Laughter is good medicine

18 Apr 2019 08:53 in response to Keith67

Hi folks,

Thanks Keith

A wife comes home late one night and quietly opens the door to her bedroom. From under the blanket, she sees four feet sticking out instead of just her husband's two. She reaches for a baseball bat and starts hitting the blanket as hard as she can. Once she's done, smiling smugly, she goes to the kitchen to have a drink. As she enters, she’s astonished to see her husband sitting there at the table, reading a magazine. He says, "Hi darling, your parents have come to visit us, so I let them stay in our bedroom. Did you say hello?"

Laughter is good medicine

19 Apr 2019 09:01 in response to woodworm

Hi folks.

A woman noticed her husband standing on the bathroom scale, sucking in his stomach. “Ha­­! That’s not going to help,” she said.
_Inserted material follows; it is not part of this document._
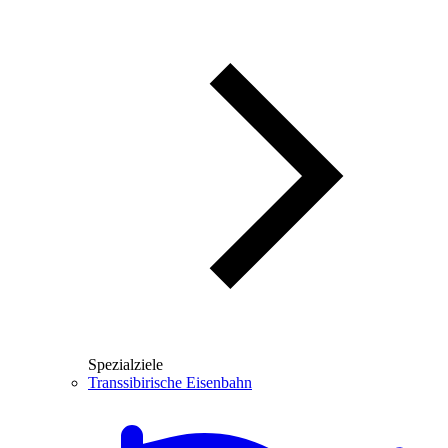
Spezialziele
Transsibirische Eisenbahn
“Sure, it does,” he said. “It’s the only way I can see the numbers.”

Laughter is good medicine

20 Apr 2019 08:55 in response to woodworm

Hi folks

Two Priests are walking down the street when a drunken man comes up to them. He says, to the first Priest," I'm ***** ******." The Priest replies," No son, you're not!" So he says to the second, “I’m ***** ******." He says, “No, son, you're not." The drunk says," Look I can prove it." He takes the two Priests into the bar.
The bartender takes one look at the drunk and says," ***** ******, YOU'R HERE AGAIN!!!"

 

Laughter is good medicine

20 Apr 2019 17:30 in response to woodworm

Thanks Brian Happy 

Laughter is good medicine

24 Apr 2019 09:01 in response to Gemini39

Hi folks,

One day the devil walked into a bar,
every one ran away but only one man had the guts to stay.
The devil asked the man “Aren't you scared of me?”.
The man replied, "Why should I be, I married your sister 30 years ago".

Laughter is good medicine

24 Apr 2019 09:14 in response to woodworm

Happy 

Laughter is good medicine

25 Apr 2019 11:36 in response to Gemini39

Hi folks,

Thanks Gemini

In the beginning, God created the heaven and the earth... After that, everything else was made in China.

Laughter is good medicine

26 Apr 2019 07:50 in response to woodworm

Hi folks

Anyone who believes that men are the equal of women has never seen a man trying to wrap a Christmas present!

Laughter is good medicine

26 Apr 2019 21:37 in response to Keith67

Happy 

Laughter is good medicine

27 Apr 2019 09:50 in response to Gemini39

Hi folks

Thank Gemini

A ventriloquist is performing with his dummy on his lap. He’s telling a dumb-blonde joke when a young platinum-haired beauty jumps to her feet. “What gives you the right to stereotype blondes that way?” she demands. “What does hair colour have to do with my worth as a human being?” Flustered, the ventriloquist begins to stammer out an apology. “You keep out of this!” she yells. “I’m talking to that little **** on your knee!”